Performance Of Gang Scheduling Research Articles

Gang scheduling in a two-cluster system implementing migrations and periodic feedback

In order to maximize the efficiency of a complex distributed system such as a grid, a proper scheduling algorithm is necessary. The scheduling algorithm is responsible for allocating the available system resources to the existing jobs. In this paper, we consider scheduling gangs in a multi-cluster system in the presence of critical jobs which arrive in a sporadic manner. We examine an adaptive grid scheduler with periodic feedback which allocates the existing jobs to the available clusters. A migration scheme is implemented in order to alleviate the impact of critical sporadic jobs on the performance of gang scheduling. A simulation model is used to provide results on the performance of the system.

The impact of task service time variability on gang scheduling performance in a two-cluster system

Gang scheduling is a common task scheduling policy for parallel and distributed systems which combines elements of space-sharing and time-sharing. In this paper we present a migration strategy which reduces the fragmentation in the schedule caused by gang scheduled jobs. We consider the existence of high priority jobs in the workload. These jobs need to be started immediately and they may interrupt a parallel job’s execution. A distributed system consisting of two homogeneous clusters is simulated to evaluate the performance for various workloads. We study the impact on performance of the variability in service time of the parallel tasks. Our simulation results indicate that the proposed strategy can result in a significant performance gain and that the performance improvement depends on the variability of gang tasks’ service time.

The Impact of Critical Sporadic Jobs on Gang Scheduling Performance in Distributed Systems

A commonly used task scheduling algorithm for parallel and distributed systems is gang scheduling.
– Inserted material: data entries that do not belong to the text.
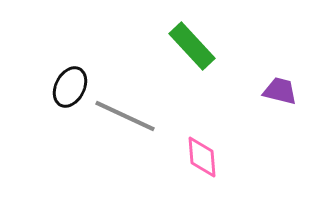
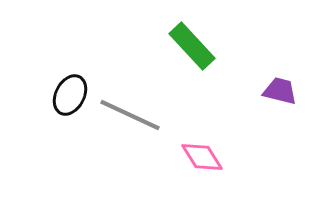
black ellipse: moved 8 px down
gray line: moved 5 px right, 1 px up
pink diamond: rotated 27 degrees counterclockwise
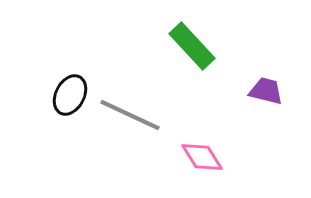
purple trapezoid: moved 14 px left
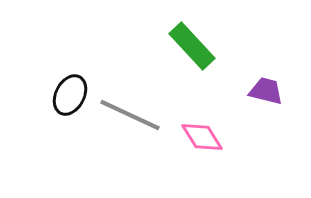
pink diamond: moved 20 px up
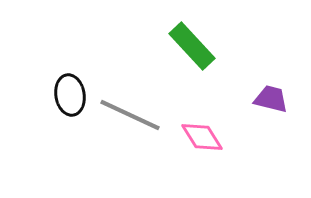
purple trapezoid: moved 5 px right, 8 px down
black ellipse: rotated 36 degrees counterclockwise
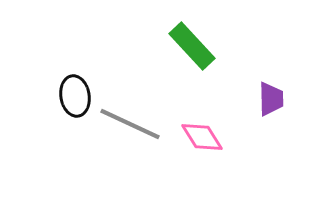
black ellipse: moved 5 px right, 1 px down
purple trapezoid: rotated 75 degrees clockwise
gray line: moved 9 px down
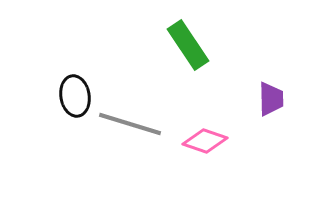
green rectangle: moved 4 px left, 1 px up; rotated 9 degrees clockwise
gray line: rotated 8 degrees counterclockwise
pink diamond: moved 3 px right, 4 px down; rotated 39 degrees counterclockwise
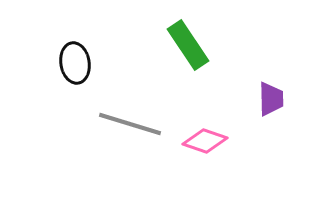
black ellipse: moved 33 px up
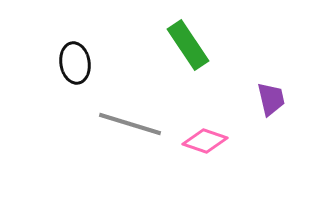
purple trapezoid: rotated 12 degrees counterclockwise
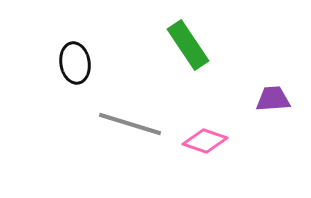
purple trapezoid: moved 2 px right; rotated 81 degrees counterclockwise
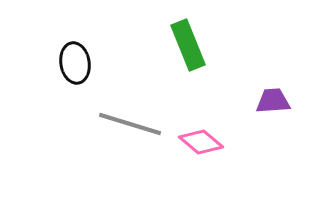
green rectangle: rotated 12 degrees clockwise
purple trapezoid: moved 2 px down
pink diamond: moved 4 px left, 1 px down; rotated 21 degrees clockwise
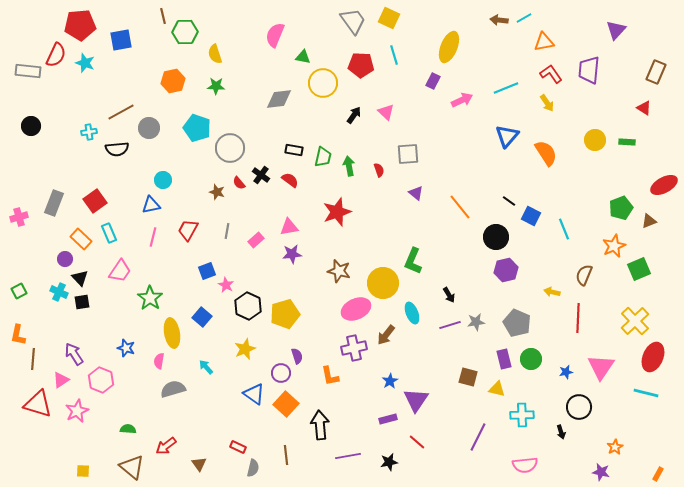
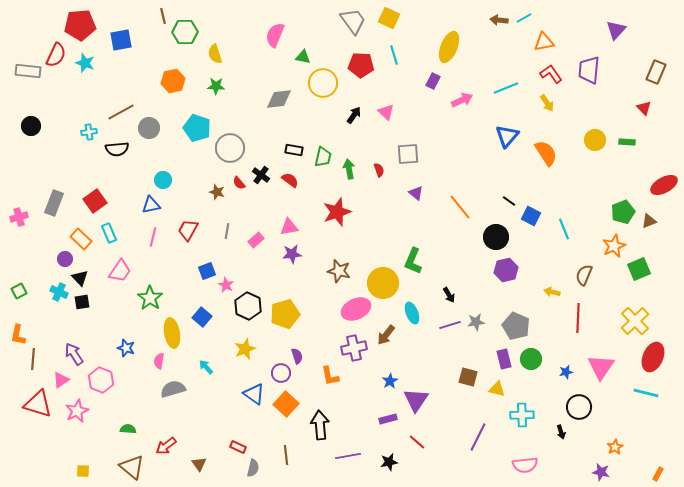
red triangle at (644, 108): rotated 14 degrees clockwise
green arrow at (349, 166): moved 3 px down
green pentagon at (621, 208): moved 2 px right, 4 px down
gray pentagon at (517, 323): moved 1 px left, 3 px down
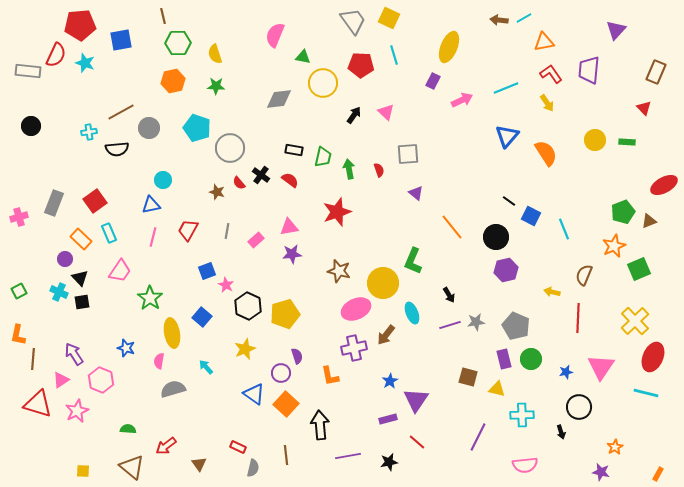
green hexagon at (185, 32): moved 7 px left, 11 px down
orange line at (460, 207): moved 8 px left, 20 px down
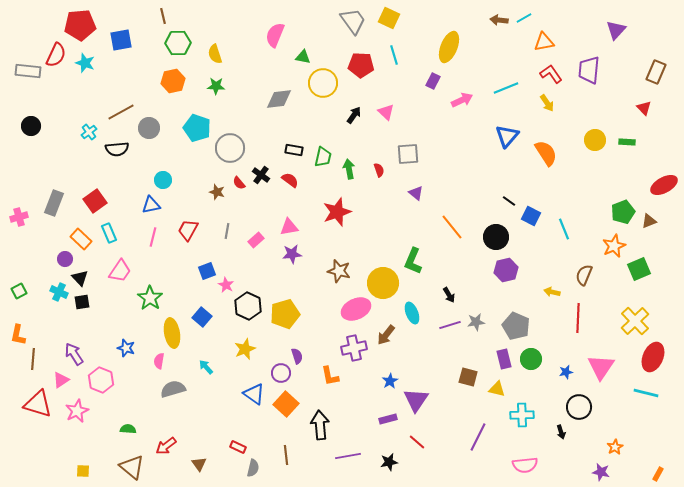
cyan cross at (89, 132): rotated 28 degrees counterclockwise
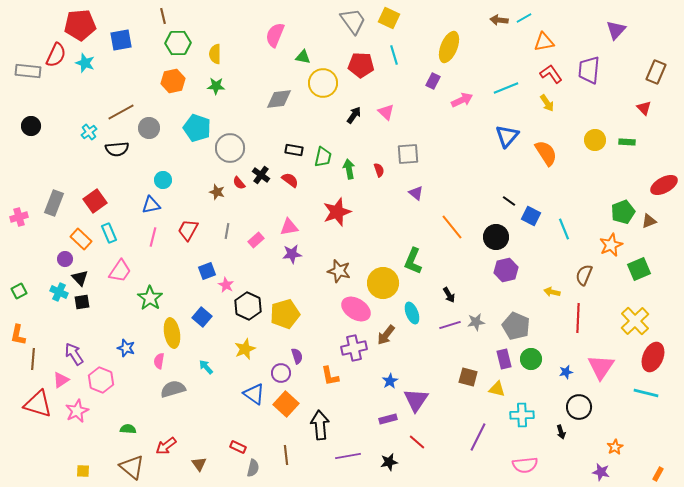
yellow semicircle at (215, 54): rotated 18 degrees clockwise
orange star at (614, 246): moved 3 px left, 1 px up
pink ellipse at (356, 309): rotated 56 degrees clockwise
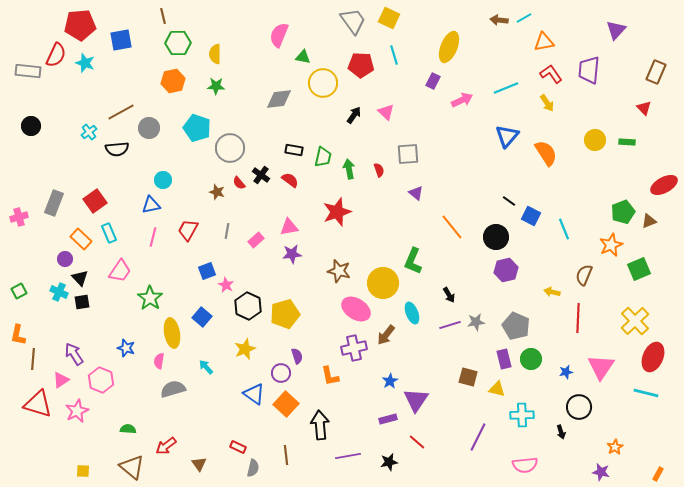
pink semicircle at (275, 35): moved 4 px right
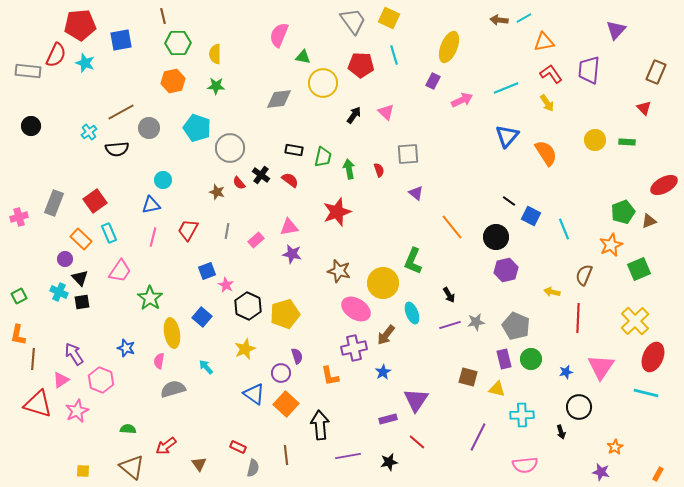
purple star at (292, 254): rotated 18 degrees clockwise
green square at (19, 291): moved 5 px down
blue star at (390, 381): moved 7 px left, 9 px up
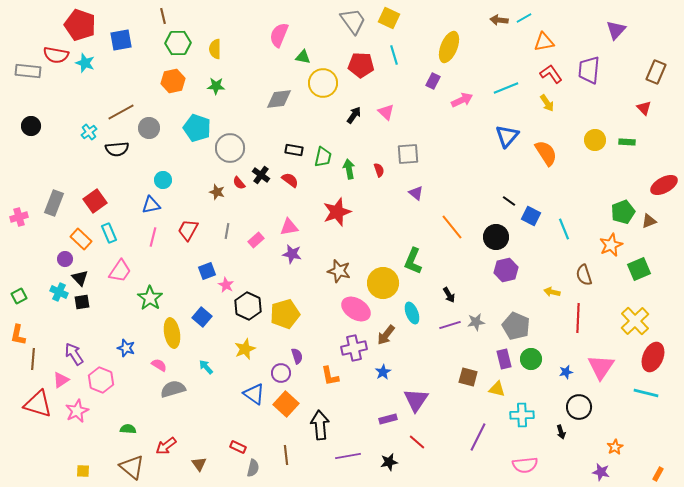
red pentagon at (80, 25): rotated 24 degrees clockwise
yellow semicircle at (215, 54): moved 5 px up
red semicircle at (56, 55): rotated 75 degrees clockwise
brown semicircle at (584, 275): rotated 40 degrees counterclockwise
pink semicircle at (159, 361): moved 4 px down; rotated 112 degrees clockwise
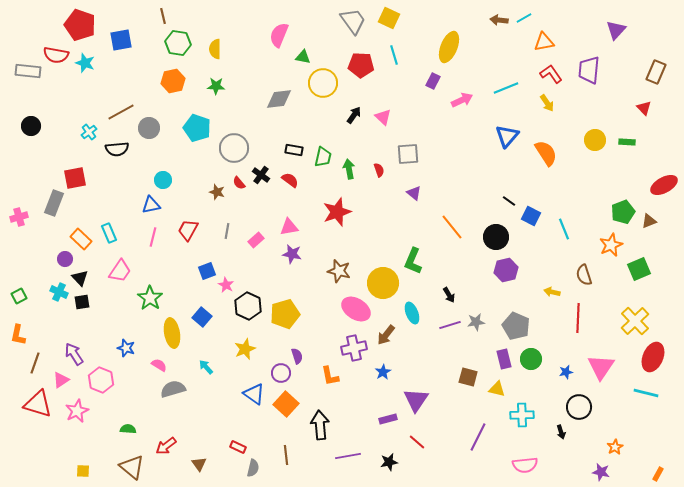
green hexagon at (178, 43): rotated 10 degrees clockwise
pink triangle at (386, 112): moved 3 px left, 5 px down
gray circle at (230, 148): moved 4 px right
purple triangle at (416, 193): moved 2 px left
red square at (95, 201): moved 20 px left, 23 px up; rotated 25 degrees clockwise
brown line at (33, 359): moved 2 px right, 4 px down; rotated 15 degrees clockwise
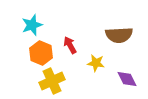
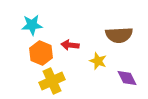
cyan star: rotated 15 degrees clockwise
red arrow: rotated 54 degrees counterclockwise
yellow star: moved 2 px right, 2 px up; rotated 12 degrees clockwise
purple diamond: moved 1 px up
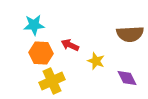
cyan star: moved 2 px right
brown semicircle: moved 11 px right, 1 px up
red arrow: rotated 18 degrees clockwise
orange hexagon: rotated 20 degrees counterclockwise
yellow star: moved 2 px left
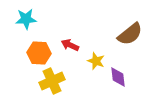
cyan star: moved 8 px left, 6 px up
brown semicircle: rotated 36 degrees counterclockwise
orange hexagon: moved 2 px left
purple diamond: moved 9 px left, 1 px up; rotated 20 degrees clockwise
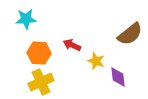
red arrow: moved 2 px right
yellow cross: moved 11 px left, 1 px down
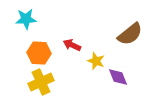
purple diamond: rotated 15 degrees counterclockwise
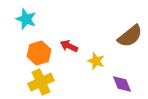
cyan star: rotated 25 degrees clockwise
brown semicircle: moved 2 px down
red arrow: moved 3 px left, 1 px down
orange hexagon: rotated 20 degrees counterclockwise
purple diamond: moved 4 px right, 7 px down
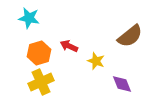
cyan star: moved 3 px right, 1 px up; rotated 10 degrees counterclockwise
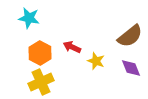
red arrow: moved 3 px right, 1 px down
orange hexagon: moved 1 px right; rotated 15 degrees counterclockwise
purple diamond: moved 9 px right, 16 px up
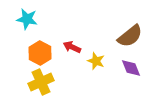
cyan star: moved 2 px left, 1 px down
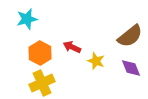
cyan star: rotated 25 degrees counterclockwise
yellow cross: moved 1 px right, 1 px down
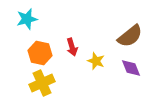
red arrow: rotated 132 degrees counterclockwise
orange hexagon: rotated 15 degrees counterclockwise
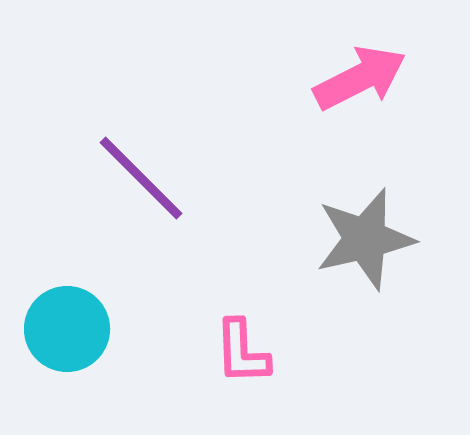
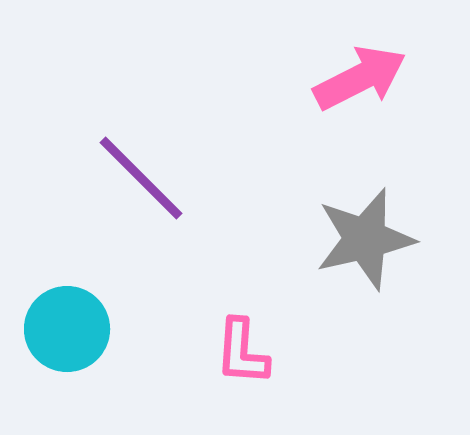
pink L-shape: rotated 6 degrees clockwise
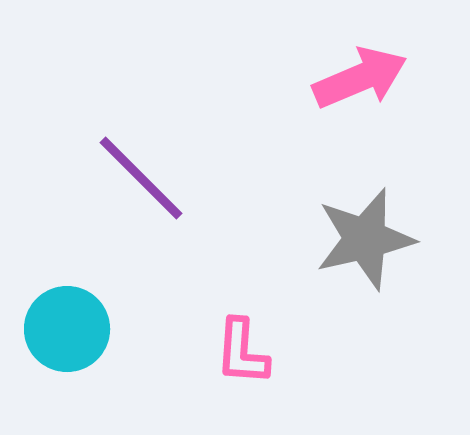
pink arrow: rotated 4 degrees clockwise
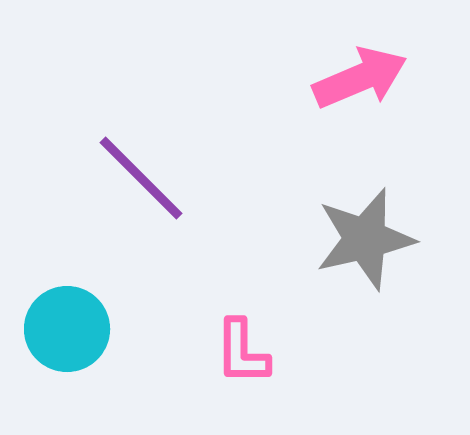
pink L-shape: rotated 4 degrees counterclockwise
In this paper, we study gang scheduling performance in the presence of critical sporadic jobs. A simulation model is used to address performance issues associated with gang scheduling on distributed processors for various workloads. Simulated results indicate that the relative performance of the gang scheduling policies depends on the arrival rates of gangs and critical sporadic jobs and also on the variability in the critical sporadic jobs inter-arrival times.

The impact of job memory requirements on gang-scheduling performance

Almost all previous research on gang-scheduling has ignored the impact of real job memory requirements on the performance of the policy. This is despite the fact that on parallel supercomputers, because of the problems associated with demand paging, executing jobs are typically allocated enough memory so that their entire address space is memory-resident. In this paper, we examine the impact of job memory requirements on the performance of gang-scheduling policies. We first present an analysis of the memory-usage characteristics of jobs in the production workload on the Cray T3E at the San Diego Supercomputer Center. We also characterize the memory usage of some of the applications that form part of the workload on the LLNL ASCI supercomputer. Next, we examine the issue of long-term scheduling on MPPs, i.e., we study policies for deciding which jobs among a set of competing jobs should be allocated memory and thus should be allowed to execute on the processors of the system. Using trace-driven simulation, we evaluate the impact of using different long-term scheduling policies on the overall performance of Distributed Hierarchical Control (DHC), a gang-scheduling policy that has been studied extensively in the research literature.

Gang scheduling performance benefits for fine-grain synchronization

Multiprogrammed multiprocessors executing fine-grain parallel programs appear to require new scheduling policies. A promising new idea is gang scheduling, where a set of threads are scheduled to execute simultaneously on a set of processors. This has the intuitive appeal of supplying the threads with an environment that is very similar to a dedicated machine. It allows the threads to interact efficiently by using busy waiting, without the risk of waiting for a thread that currently is not running. Without gang scheduling, threads have to block in order to synchronize, thus suffering the overhead of a context switch. While this is tolerable in coarse-grain computations, and might even lead to performance benefits if the threads are highly unbalanced, it causes severe performance degradation in the fine-grain case. We have developed a model to evaluate the performance of different combinations of synchronization mechanisms and scheduling policies, and validated it by an implementation on the Makbilan multiprocessor. The model leads to the conclusion that gang scheduling is required for efficient fine-grain synchronization on multiprogrammed multiprocessors.